The Gigabyte GA-X58A-UD7
The Gigabyte GA-X58A-UD7
For a while now, Gigabyte's high-end boards have been quite predictable. Stack on the storage options, keeping older interfaces like IDE and floppy while reinforcing the stability with ever more aggressive power delivery design. It certainly makes for a very solid, and hefty board, thanks to Gigabyte's Ultra Durable feature. The UD7 here today continues this trend with a design that's little different from the Gigabyte EX58-EXTREME that made its debut in 2008.
In fact, one can argue that the two are identical, with Gigabyte updating to SATA 6Gbit/s and USB 3.0 for the newer UD7. Even the layout is mostly similar as like the EXTREME, the UD7 is quite crowded. There's no wasted PCB space as Gigabyte cannot afford that. First, let's talk about the massive storage options. Besides the ICH10R Southbridge and its six SATA 3Gbps ports, Gigabyte has included a Marvell controller for two SATA 6Gbps ports. This controller is a slightly superior version to the one found on ASUS, as it comes with SATA RAID support.
Then, there's Gigabyte own SATA2 chip, which adds two more SATA 3Gbps ports, along with IDE support for two devices. A JMicron controller gives eSATA/USB functionality at the rear panel, despite the presence of USB 3.0 ports. And then we get to the floppy drive controller to cover all the storage options. As you can see, this formula is no different from the various storage-heavy boards from Gigabyte in recent times. Even its mid-range products have comprehensive storage options.

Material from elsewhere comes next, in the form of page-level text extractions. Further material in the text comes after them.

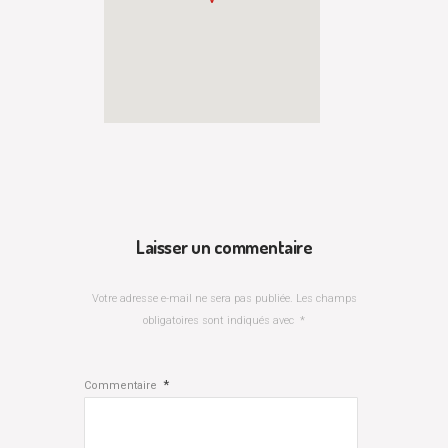
Laisser un commentaire
Votre adresse e-mail ne sera pas publiée.
Les champs
obligatoires sont indiqués avec
*
*
Commentaire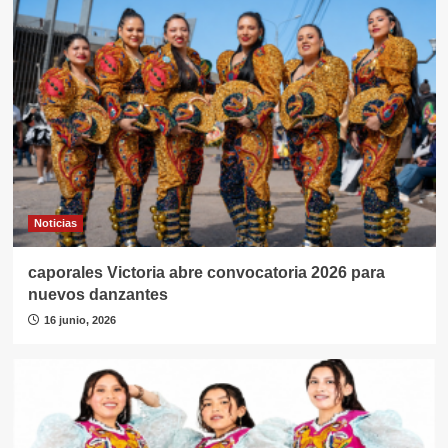
Noticias
caporales Victoria abre convocatoria 2026 para
nuevos danzantes
16 junio, 2026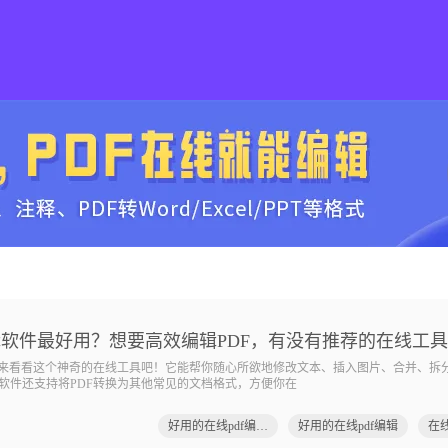
辑软件最好用？想要高效编辑PDF，有没有推荐的在线工
就来看看这个神奇的在线工具吧！它能帮你随心所欲地修改文本、插入图片、合并、拆
软件还支持将PDF转换为其他常见的文档格式，方便你在
好用的在线pdf编辑软件
好用的在线pdf编辑
在线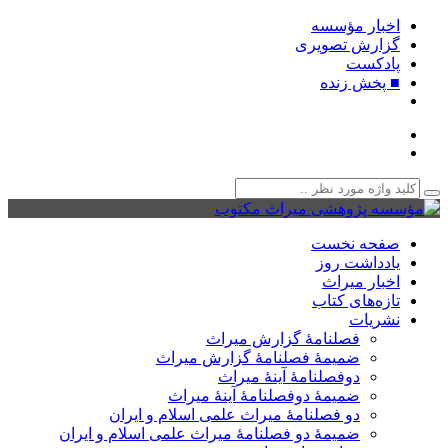
اخبار مؤسسه
گزارش تصویری
پادکست‌
■ پخش زنده
صفحه نخست
یادداشت روز
اخبار میراث
تازه‌های کتاب
نشریات
فصلنامۀ گزارش میراث
ضمیمۀ فصلنامۀ گزارش میراث
دوفصلنامۀ آینۀ میراث
ضمیمۀ دوفصلنامۀ آینۀ میراث
دو فصلنامۀ میراث علمی اسلام و ایران
ضمیمۀ دو فصلنامۀ میراث علمی اسلام و ایران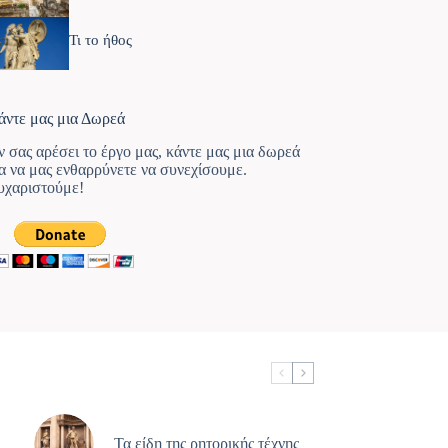
Τι το ήθος
άντε μας μια Δωρεά
ν σας αρέσει το έργο μας, κάντε μας μια δωρεά
ια να μας ενθαρρύνετε να συνεχίσουμε.
υχαριστούμε!
Τα είδη της ρητορικής τέχνης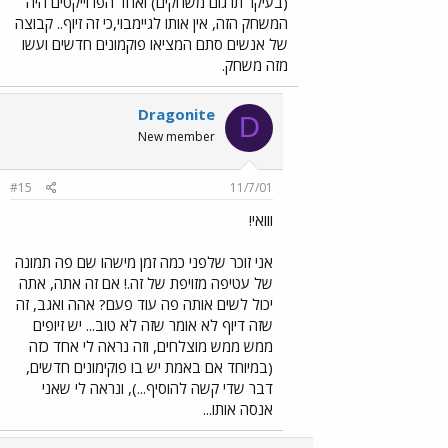
(בעיקר תרגום משחקים) ואחד הפרוייקטים היה
המשחק הזה, אין אותו לגיימבוי,כי זה זיוף.. קבוצה
של אנשים סתם המציאו פוקמונים חדשים ועשו
מזה משחק.
Dragonite
D
New member
#15
11/7/01
ווואי!
אני זוכר שלפני כמה זמן מישהו שם פה תמונה
של עטיפה מזויפת של זה.! אם זה אתה, אתה
יכול לשים אותה פה עוד פעם? אהה ואגב, זה
שזה דיוף לא אומר שזה לא טוב... יש זיופים
ממש ממש מוצלחים, וזה נראה לי אחד כזה
(במיוחד אם באמת יש בו פוקימונים חדשים,
דבר שדי קשה להוסיף...), ונראה לי שאני
אנסה אותו...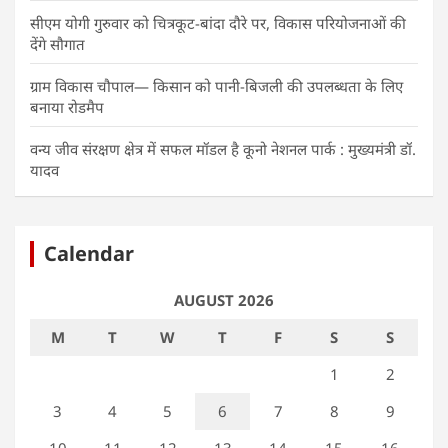
सीएम योगी गुरुवार को चित्रकूट-बांदा दौरे पर, विकास परियोजनाओं की
देंगे सौगात
ग्राम विकास चौपाल— किसान को पानी-बिजली की उपलब्धता के लिए
बनाया रोडमैप
वन्य जीव संरक्षण क्षेत्र में सफल मॉडल है कूनो नेशनल पार्क : मुख्यमंत्री डॉ.
यादव
Calendar
AUGUST 2026
M
T
W
T
F
S
S
1
2
3
4
5
6
7
8
9
10
11
12
13
14
15
16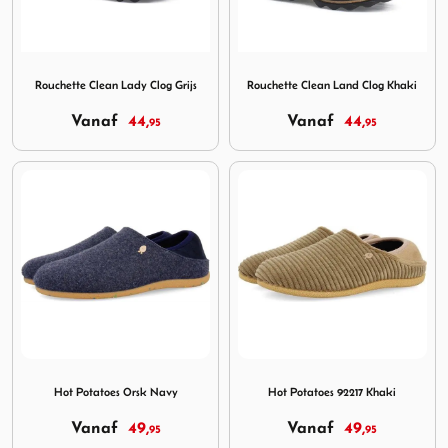
Image Rouchette Clean Lady Clog Grijs
Image Rouchette Clean Land
Rouchette Clean Lady Clog Grijs
Rouchette Clean Land Clog Khaki
Vanaf
44,
Vanaf
44,
95
95
Image Hot Potatoes Orsk Navy
Image Hot Potatoes 92217 K
Hot Potatoes Orsk Navy
Hot Potatoes 92217 Khaki
Vanaf
49,
Vanaf
49,
95
95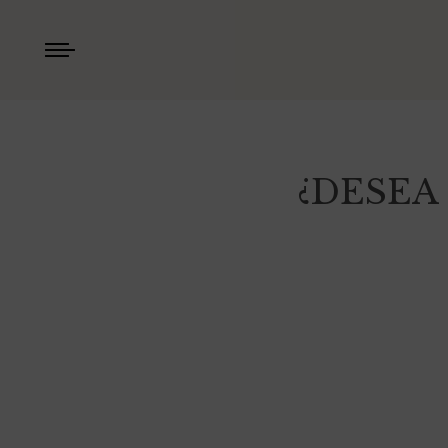
¿DESEA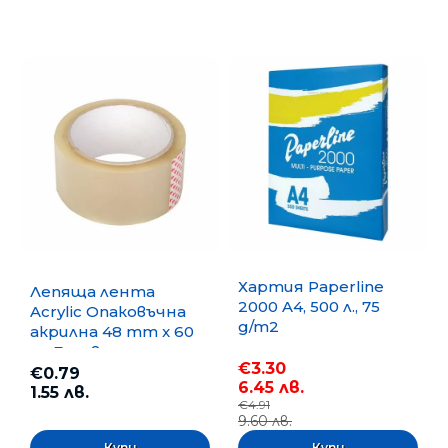
Хартия Paperline
Лепяща лента
2000 A4, 500 л., 75
Acrylic Опаковъчна
g/m2
акрилна 48 mm x 60
m, Безцветна
€3.30
€0.79
6.45 лв.
1.55 лв.
€4.91
9.60 лв.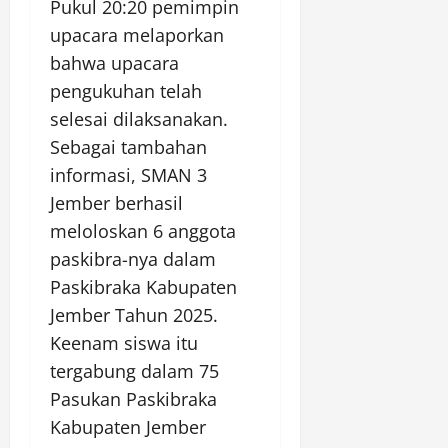
Pukul 20:20 pemimpin
upacara melaporkan
bahwa upacara
pengukuhan telah
selesai dilaksanakan.
Sebagai tambahan
informasi, SMAN 3
Jember berhasil
meloloskan 6 anggota
paskibra-nya dalam
Paskibraka Kabupaten
Jember Tahun 2025.
Keenam siswa itu
tergabung dalam 75
Pasukan Paskibraka
Kabupaten Jember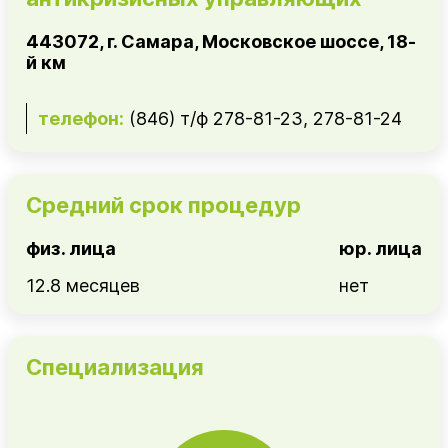
443072, г. Самара, Московское шоссе, 18-
й км
телефон:
(846) т/ф 278-81-23, 278-81-24
Средний срок процедур
физ. лица
юр. лица
12.8 месяцев
нет
Специализация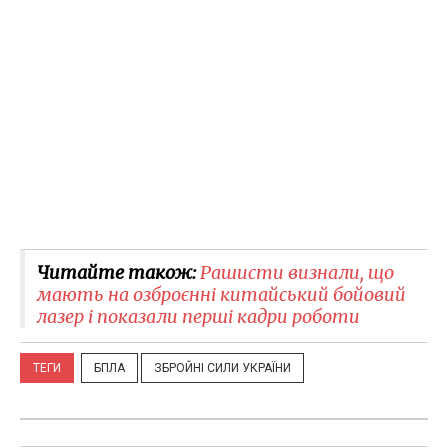
Читайте також:
Рашисти визнали, що
мають на озброєнні китайський бойовий
лазер і показали перші кадри роботи
ТЕГИ
БПЛА
ЗБРОЙНІ СИЛИ УКРАЇНИ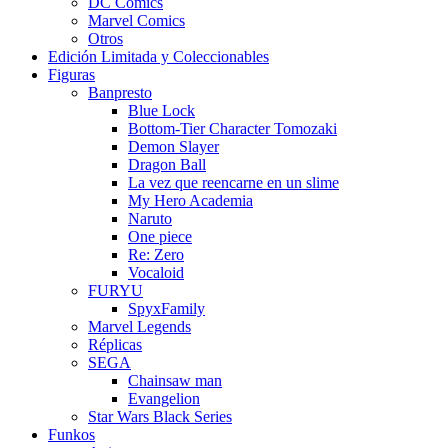
DC Comics
Marvel Comics
Otros
Edición Limitada y Coleccionables
Figuras
Banpresto
Blue Lock
Bottom-Tier Character Tomozaki
Demon Slayer
Dragon Ball
La vez que reencarne en un slime
My Hero Academia
Naruto
One piece
Re: Zero
Vocaloid
FURYU
SpyxFamily
Marvel Legends
Réplicas
SEGA
Chainsaw man
Evangelion
Star Wars Black Series
Funkos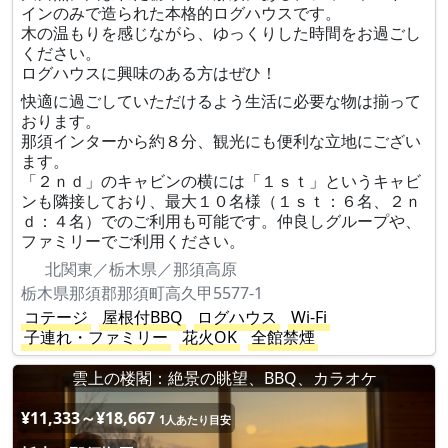
インのみで造られた本格的ログハウスです。
木の温もりを感じながら、ゆっくりした時間をお過ごし
ください。
ログハウスに興味のある方はぜひ！
快適に過ごしていただけるよう生活に必要な物は揃って
おります。
那須インターから約８分、観光にも便利な立地にござい
ます。
「２ｎｄ」のキャビンの横には「１ｓｔ」というキャビ
ンも隣接しており、最大１０名様（１ｓｔ：６名、２ｎ
ｄ：４名）でのご利用も可能です。仲良しグループや、
ファミリーでご利用ください。
北関東／栃木県／那須高原
栃木県那須郡那須町高久甲5577-1
コテージ
屋根付BBQ
ログハウス
Wi-Fi
子連れ・ファミリー
花火OK
全館禁煙
雲上の楼閣：絶景の眺望、BBQ、カラオケ
¥11,333～¥18,667
1人あたり目安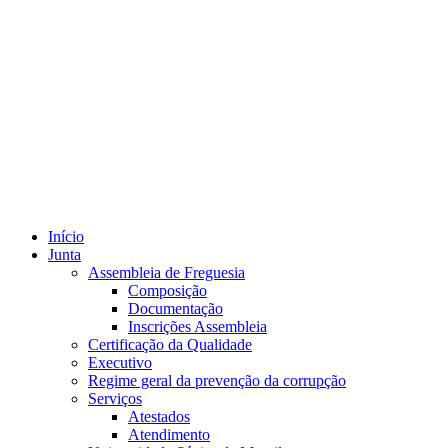
Início
Junta
Assembleia de Freguesia
Composição
Documentação
Inscrições Assembleia
Certificação da Qualidade
Executivo
Regime geral da prevenção da corrupção
Serviços
Atestados
Atendimento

Another feature that's distinctive of the EX58-EXTREME is the Hybrid Silent-Pipe 2, a separate add-on heatsink card that acts as a giant radiator. Heat-pipes convey the excess heat from the board to this heatsink where it will be eventually vented out of the system. We did not test the efficacy of this heatsink, as our usual testing routine does not exactly require such cooling prowess. If you don't need such an extensive cooling solution, we recommend that you skip this board, as this radiator will no doubt add to the cost of this motherboard.
The number of features and connectors however lead to one of our usual complaints about Gigabyte's boards. It's not a serious issue but quite often, the layout only works for certain connectors. In this case, there are four PCIe graphics slots but effectively, one cannot setup quad-GPU due to the limitations of the PCIe lanes. Not only that, with three of them in close proximity, the typically, more powerful, dual-slot graphics cards would not be able to fit anyway.
A similar issue affects the PCIe x1 slots, which is so restricted by the heatsink that we're not sure what kind of card Gigabyte is expecting users to install. Fortunately, the rest of the board gave us no reasons to complain, though the large CMOS button at the rear panel is potential cause for concern for the careless user.
Of course, Gigabyte has its own list of in-house technologies, all of which should be familar to enthusiasts, as they have been present for a while now. From the company's well-known Ultra Durable 3 to newer additions like 3X power delivery for USB devices, these technologies all play their part in ensuring enthusiasts have all the tools they need to fiddle around. Just like the ASUS however, it's the stalwarts that we end up using most of the time, like Q-Flash for updating the BIOS and the dual BIOS feature.